Less-Restrictive Alternative

            Farrar’s final contention is that the district court erred by failing to acknowledge evidence of less-restrictive alternatives.  The record shows that, although less-restrictive alternatives exist, none is appropriate to address Farrar’s mental-health needs.

            According to the Minnesota Commitment and Treatment Act, a court shall commit a patient that it finds mentally ill and dangerous “to a secure treatment facility unless the patient establishes by clear and convincing evidence that a less restrictive treatment program is available that is consistent with the patient’s treatment needs and the requirements of public safety.”  Minn. Stat. § 253B.18, subd. 1(a) (2004).  One secure treatment facility is “the Minnesota security hospital . . . .”  Minn. Stat. § 253B.02, subd 18a (2004). 

            Farrar disputes the court’s statement that “[n]o evidence was presented that another secure treatment facility or any other treatment facility would accept [Farrar] under commitment.”  She argues that there was clear and convincing evidence presented at the hearing on the petition for commitment as mentally ill and-dangerous to show that the treatment and discharge plan prepared by the AMRTC treatment team was less restrictive and an appropriate alternative to commitment at the Minnesota Security Hospital.  During the hearing on the petition for commitment as mentally ill and dangerous, Gorza testified that Farrar has been doing well enough for the treatment team to decide on a two-step treatment plan.  The treatment plan involves transfer to an intensive regional treatment center where she could remain for up to 90 days, after which she would be discharged back into the community with medication monitoring, outpatient psychiatry, and visiting-nurse services.  But Dr.
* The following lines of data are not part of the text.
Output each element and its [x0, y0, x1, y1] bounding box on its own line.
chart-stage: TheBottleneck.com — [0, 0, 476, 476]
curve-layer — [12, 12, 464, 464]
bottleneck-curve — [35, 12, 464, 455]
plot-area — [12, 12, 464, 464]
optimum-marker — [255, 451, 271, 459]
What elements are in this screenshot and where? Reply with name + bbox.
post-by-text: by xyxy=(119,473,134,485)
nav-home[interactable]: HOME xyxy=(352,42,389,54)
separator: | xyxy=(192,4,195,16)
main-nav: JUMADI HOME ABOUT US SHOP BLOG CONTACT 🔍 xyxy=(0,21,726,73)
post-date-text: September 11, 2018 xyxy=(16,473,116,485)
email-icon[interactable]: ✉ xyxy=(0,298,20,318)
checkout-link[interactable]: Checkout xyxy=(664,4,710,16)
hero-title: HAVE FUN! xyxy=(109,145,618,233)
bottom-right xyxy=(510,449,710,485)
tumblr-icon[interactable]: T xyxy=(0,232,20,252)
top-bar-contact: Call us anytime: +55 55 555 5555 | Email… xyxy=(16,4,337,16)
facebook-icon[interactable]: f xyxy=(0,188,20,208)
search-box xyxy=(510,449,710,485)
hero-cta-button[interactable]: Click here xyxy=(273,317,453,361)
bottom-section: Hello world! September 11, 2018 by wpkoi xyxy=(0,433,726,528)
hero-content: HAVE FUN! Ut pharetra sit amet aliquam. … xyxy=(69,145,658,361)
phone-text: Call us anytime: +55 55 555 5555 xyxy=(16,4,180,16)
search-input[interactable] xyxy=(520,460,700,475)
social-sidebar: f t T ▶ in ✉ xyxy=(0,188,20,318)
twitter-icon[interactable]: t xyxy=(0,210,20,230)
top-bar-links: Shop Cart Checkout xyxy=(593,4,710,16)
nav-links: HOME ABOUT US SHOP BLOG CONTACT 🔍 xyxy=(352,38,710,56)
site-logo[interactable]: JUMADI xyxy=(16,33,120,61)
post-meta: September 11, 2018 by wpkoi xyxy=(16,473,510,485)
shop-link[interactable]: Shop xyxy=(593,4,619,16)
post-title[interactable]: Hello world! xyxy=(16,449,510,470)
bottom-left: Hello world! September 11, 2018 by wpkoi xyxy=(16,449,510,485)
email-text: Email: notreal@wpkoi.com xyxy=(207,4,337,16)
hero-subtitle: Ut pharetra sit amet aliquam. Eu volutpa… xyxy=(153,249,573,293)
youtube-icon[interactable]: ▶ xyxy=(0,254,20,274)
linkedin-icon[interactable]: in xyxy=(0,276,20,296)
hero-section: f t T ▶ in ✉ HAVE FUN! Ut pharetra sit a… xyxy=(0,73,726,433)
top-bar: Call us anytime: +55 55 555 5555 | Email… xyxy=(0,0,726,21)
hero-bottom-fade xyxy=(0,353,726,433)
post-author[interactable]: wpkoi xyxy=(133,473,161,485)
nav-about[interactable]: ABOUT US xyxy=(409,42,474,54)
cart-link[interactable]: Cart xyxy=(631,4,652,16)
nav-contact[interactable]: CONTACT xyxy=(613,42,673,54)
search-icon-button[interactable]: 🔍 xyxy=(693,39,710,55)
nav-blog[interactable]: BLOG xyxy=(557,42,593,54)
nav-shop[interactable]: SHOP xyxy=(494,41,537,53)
Conroe was not optimistic about the discharge plan and recommended that Farrar be committed as mentally ill and dangerous.  Gorza testified that a provisional discharge would be more successful this time than it has been in the past because during her stay at AMRTC her behavior was “appropriate” and she had gained more insight.  But he admitted that his knowledge of Farrar’s history and the treatment program at the Minnesota Security Hospital was limited.  Also, Dr. Alberg recommended commitment as mentally ill and dangerous and testified that Farrar needed additional structure because the main issue is medication compliance. 
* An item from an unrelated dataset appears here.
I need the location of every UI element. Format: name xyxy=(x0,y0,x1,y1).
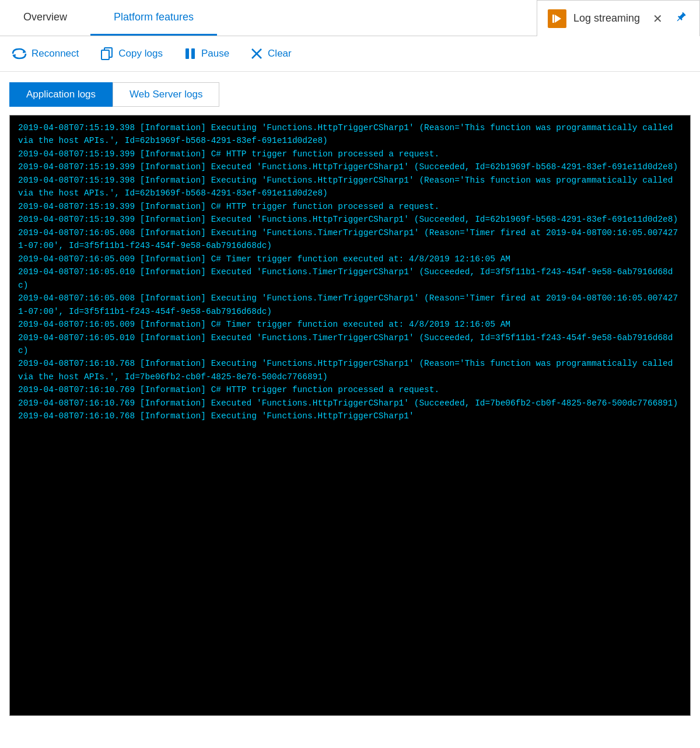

            After hearing all the testimony, the district court determined that “[n]one but the Minnesota Security Hospital at St. Peter is suitable” to treat Farrar’s illness, while providing supervision and protection for herself and others.
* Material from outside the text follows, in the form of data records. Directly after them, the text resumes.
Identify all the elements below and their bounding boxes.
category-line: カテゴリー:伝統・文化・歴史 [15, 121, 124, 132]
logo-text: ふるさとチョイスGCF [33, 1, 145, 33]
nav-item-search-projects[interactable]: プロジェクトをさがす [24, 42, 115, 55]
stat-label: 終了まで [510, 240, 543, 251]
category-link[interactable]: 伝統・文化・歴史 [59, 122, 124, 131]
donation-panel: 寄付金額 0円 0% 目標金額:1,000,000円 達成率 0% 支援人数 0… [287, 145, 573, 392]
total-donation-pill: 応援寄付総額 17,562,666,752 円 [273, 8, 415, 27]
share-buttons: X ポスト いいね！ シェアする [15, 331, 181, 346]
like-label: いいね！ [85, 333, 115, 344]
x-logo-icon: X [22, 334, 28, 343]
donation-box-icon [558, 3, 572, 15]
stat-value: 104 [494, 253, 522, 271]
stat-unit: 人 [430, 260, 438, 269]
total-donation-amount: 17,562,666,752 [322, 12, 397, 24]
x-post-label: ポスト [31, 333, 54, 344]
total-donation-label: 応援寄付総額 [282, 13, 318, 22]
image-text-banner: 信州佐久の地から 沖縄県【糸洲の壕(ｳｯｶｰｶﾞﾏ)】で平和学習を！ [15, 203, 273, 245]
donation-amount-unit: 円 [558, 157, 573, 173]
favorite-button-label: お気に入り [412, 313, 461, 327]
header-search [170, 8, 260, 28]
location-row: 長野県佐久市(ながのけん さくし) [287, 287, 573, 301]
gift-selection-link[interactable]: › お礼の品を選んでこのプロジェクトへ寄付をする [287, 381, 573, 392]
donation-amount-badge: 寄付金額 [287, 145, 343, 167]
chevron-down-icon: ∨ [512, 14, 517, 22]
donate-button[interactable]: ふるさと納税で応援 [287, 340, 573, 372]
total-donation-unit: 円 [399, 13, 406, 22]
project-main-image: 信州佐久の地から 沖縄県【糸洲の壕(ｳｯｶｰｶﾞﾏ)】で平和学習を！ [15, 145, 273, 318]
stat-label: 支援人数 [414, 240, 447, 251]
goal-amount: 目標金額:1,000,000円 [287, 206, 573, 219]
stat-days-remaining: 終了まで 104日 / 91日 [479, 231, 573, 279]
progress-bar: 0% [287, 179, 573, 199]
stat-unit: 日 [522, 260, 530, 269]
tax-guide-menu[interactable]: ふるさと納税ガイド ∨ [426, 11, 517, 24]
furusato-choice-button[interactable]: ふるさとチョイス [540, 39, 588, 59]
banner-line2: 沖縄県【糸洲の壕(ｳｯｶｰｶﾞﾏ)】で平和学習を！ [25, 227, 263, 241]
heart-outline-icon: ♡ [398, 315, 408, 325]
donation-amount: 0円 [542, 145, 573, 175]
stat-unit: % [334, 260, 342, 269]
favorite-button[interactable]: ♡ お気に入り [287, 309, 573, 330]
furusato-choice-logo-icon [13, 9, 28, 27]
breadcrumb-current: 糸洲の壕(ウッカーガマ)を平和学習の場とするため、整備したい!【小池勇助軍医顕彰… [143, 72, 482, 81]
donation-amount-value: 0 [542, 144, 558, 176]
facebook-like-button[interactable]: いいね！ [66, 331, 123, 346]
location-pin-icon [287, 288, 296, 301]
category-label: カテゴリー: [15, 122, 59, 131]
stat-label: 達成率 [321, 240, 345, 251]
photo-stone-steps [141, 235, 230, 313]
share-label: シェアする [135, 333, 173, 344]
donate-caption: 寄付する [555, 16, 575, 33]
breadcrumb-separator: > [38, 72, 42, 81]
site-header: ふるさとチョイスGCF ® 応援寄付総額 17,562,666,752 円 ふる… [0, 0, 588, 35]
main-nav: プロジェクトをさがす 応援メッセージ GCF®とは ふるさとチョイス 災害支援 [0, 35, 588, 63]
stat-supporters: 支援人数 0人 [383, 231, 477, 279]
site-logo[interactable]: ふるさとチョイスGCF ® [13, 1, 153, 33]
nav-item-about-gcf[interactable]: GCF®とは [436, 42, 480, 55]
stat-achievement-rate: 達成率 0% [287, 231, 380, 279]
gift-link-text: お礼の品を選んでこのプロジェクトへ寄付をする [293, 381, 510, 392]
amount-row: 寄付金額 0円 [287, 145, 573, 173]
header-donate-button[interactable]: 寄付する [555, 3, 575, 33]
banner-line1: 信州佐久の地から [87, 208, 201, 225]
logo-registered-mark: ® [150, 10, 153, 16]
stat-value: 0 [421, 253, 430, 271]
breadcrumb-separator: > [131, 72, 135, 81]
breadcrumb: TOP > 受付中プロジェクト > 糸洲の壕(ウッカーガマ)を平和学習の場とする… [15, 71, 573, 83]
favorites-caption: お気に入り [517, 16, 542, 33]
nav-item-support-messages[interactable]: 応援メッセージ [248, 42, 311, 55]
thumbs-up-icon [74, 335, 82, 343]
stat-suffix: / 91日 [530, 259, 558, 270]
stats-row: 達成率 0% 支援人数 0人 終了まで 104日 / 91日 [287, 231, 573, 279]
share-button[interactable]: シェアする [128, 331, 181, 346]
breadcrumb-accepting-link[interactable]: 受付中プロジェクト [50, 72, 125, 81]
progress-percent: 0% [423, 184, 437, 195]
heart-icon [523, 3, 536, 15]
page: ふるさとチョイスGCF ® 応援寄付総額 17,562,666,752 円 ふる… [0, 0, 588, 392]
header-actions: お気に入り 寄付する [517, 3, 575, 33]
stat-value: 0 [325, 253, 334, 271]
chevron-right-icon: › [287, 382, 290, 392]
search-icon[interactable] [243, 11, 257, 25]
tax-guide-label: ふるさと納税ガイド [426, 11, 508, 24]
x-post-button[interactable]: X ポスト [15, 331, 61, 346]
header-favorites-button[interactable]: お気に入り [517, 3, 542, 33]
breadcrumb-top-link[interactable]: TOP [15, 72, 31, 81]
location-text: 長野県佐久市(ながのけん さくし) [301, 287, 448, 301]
            A careful review of the record leads this court to the conclusion that the district court was not clearly erroneous in determining that committing Farrar to the Minnesota Security Hospital as mentally ill and dangerous is the most appropriate disposition to protect her and the public.  It was proper for the district court to use Farrar’s overt act from the hearing for commitment as mentally ill in the later proceeding for commitment as mentally ill and dangerous, and Farrar has failed to show that the success in her treatment is a result of anything other than stabilization by involuntary medication or that there is any less-restrictive alternative capable of addressing her mental-health needs.